Does Residual-Attention-Network need a lot of GPU memory than reset-100?

bruinxiong commented 6 years ago

@IrvingShu Based on the paper of Residual Attention Network, attention 92 is larger than ResNext 101 and ResNet 100 on the number of parameters and FLOPs. In other words, it need more GPU memory. If you warry about the GPU memory, you can deploy MXNet's memonger or change to smaller one such as attention 56.
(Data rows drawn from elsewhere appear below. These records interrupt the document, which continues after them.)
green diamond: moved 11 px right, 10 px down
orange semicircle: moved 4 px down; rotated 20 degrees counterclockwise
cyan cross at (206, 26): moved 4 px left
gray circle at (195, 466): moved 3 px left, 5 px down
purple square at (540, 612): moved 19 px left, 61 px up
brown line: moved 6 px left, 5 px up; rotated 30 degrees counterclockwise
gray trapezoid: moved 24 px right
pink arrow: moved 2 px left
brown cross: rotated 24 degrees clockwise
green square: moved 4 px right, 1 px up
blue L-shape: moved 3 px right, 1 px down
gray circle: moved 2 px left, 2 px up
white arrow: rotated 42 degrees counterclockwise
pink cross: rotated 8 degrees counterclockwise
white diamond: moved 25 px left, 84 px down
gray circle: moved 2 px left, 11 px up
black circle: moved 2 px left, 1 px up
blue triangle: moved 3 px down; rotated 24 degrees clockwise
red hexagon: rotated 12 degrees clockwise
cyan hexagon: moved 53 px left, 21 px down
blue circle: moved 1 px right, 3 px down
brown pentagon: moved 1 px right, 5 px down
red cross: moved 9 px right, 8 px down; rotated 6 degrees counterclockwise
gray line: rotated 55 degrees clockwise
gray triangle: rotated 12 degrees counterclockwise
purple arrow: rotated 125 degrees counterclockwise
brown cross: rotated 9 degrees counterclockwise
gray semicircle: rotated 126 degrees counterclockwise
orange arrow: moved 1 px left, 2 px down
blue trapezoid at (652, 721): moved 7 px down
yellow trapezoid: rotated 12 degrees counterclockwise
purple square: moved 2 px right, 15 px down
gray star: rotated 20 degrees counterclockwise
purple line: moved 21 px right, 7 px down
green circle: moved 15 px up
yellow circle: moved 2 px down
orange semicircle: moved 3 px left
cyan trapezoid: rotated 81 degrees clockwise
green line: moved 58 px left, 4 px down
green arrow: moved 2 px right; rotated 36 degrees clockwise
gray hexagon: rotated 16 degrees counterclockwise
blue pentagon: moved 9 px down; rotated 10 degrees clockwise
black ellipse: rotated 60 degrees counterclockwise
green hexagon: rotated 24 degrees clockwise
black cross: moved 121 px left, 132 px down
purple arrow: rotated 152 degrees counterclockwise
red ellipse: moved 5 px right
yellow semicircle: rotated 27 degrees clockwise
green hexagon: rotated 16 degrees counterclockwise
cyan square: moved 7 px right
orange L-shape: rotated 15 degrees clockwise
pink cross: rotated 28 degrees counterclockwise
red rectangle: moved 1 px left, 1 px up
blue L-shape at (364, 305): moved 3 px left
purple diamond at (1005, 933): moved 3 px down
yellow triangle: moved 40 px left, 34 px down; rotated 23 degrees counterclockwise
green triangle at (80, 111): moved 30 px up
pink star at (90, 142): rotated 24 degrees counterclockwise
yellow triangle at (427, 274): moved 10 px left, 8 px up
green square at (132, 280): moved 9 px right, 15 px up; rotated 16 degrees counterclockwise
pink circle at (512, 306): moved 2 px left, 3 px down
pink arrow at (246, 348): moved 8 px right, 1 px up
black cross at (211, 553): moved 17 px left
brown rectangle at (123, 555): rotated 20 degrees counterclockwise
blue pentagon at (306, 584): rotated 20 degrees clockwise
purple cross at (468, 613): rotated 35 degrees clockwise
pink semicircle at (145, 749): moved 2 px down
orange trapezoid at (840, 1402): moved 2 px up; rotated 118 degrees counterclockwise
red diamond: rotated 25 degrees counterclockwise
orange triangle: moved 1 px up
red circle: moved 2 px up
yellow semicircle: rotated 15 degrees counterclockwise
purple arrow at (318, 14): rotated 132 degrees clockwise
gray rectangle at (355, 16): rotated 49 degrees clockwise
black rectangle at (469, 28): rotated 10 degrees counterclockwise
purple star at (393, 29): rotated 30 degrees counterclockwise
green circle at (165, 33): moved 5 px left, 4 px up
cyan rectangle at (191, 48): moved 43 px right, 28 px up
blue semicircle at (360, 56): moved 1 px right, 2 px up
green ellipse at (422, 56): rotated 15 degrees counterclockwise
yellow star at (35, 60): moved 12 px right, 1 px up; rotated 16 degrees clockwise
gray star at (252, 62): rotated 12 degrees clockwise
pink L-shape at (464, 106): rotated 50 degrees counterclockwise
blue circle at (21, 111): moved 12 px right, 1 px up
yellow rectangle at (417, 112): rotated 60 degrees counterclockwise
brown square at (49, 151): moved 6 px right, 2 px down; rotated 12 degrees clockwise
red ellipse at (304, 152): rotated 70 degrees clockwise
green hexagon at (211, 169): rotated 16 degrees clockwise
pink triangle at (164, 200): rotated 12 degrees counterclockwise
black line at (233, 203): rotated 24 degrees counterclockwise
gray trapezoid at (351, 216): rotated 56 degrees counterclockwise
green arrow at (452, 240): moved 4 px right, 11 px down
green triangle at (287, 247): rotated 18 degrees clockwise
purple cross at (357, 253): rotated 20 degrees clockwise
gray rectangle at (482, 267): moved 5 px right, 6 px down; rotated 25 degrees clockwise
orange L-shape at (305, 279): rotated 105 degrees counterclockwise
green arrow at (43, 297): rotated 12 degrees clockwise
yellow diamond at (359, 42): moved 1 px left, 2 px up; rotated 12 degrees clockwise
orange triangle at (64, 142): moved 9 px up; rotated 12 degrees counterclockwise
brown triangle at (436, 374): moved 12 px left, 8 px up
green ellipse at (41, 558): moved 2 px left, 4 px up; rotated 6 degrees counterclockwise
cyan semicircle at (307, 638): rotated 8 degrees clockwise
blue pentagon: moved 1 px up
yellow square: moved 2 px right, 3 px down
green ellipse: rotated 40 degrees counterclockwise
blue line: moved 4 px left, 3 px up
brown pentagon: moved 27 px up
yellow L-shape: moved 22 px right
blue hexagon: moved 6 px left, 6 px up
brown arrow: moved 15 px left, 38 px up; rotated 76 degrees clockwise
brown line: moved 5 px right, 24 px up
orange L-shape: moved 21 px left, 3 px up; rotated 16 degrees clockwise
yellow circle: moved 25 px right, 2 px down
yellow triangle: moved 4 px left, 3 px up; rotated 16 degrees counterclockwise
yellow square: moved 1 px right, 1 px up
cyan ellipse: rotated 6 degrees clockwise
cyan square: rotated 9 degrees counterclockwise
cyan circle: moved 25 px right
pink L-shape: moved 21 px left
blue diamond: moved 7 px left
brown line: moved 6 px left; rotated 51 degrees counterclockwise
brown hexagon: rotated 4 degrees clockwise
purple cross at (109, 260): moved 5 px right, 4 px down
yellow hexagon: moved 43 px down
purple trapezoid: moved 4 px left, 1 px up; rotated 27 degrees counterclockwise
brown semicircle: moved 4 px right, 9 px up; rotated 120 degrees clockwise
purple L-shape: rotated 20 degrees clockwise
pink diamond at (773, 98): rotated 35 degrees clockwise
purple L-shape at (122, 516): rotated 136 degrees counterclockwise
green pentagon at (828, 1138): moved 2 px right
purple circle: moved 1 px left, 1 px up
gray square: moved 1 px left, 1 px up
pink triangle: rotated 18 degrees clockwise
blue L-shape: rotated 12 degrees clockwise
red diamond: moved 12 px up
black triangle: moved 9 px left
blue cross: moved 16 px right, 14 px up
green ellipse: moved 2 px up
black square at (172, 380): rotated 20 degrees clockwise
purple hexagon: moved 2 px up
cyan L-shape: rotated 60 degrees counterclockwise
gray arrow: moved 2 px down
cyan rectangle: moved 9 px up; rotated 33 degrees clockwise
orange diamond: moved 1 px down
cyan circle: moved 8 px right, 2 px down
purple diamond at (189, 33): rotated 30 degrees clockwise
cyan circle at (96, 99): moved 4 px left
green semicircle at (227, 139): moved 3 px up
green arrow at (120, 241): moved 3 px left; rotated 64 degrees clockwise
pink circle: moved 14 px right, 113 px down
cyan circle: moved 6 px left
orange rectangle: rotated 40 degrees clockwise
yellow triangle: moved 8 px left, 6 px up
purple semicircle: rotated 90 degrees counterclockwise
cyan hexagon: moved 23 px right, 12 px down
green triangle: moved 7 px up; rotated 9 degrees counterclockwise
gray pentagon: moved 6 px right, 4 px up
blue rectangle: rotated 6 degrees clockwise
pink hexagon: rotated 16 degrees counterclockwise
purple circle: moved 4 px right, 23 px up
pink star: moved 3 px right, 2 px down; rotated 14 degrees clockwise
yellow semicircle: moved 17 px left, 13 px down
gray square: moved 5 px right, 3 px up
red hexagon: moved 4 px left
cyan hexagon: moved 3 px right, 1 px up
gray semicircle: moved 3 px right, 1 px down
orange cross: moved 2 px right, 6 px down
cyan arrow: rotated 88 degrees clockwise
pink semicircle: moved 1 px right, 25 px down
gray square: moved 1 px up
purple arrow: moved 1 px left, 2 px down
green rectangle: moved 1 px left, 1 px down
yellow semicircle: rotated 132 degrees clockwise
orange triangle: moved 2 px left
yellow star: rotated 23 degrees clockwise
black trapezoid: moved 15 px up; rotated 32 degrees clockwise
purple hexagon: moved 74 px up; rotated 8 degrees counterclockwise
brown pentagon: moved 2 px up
bruinxiong commented 6 years ago

Dear cavalleria,

Thank you for your attention. In my case, I use 8 GPU (Titan X with 12GB) with batch size 640=80x8. Simultaneously, I deploy memonger during training stage. So, you have two ways: 1 reduce batch size of each GPU 2. Use memonger during training stage

Thanks!

Best Regards,

Yours.

Xiong Lin Panasonic R&D Center Singapore Core Technology Group, Learning & Vision 202 Bedok South Avenue 1 #02-11 Singapore 469332 Mobile: +65 83752875 2018年9月4日 +0800 12:48 cavalleria notifications@github.com，写道：

@bruinxiong dataset: EMore network backbone: c116 ( res_unit=3, output=E, emb_size=256, prelu ), CRU_Net loss function: arcface(m=0.5) input size: 112x112 batch size: 80(4 p40(24G)) lr: 0.1 when i train c116，out of memory, batch size is 80x4=320 if i set batch size 40x4， about 20G memory used per gpu how is this going? — You are receiving this because you were mentioned. Reply to this email directly, view it on GitHub, or mute the thread.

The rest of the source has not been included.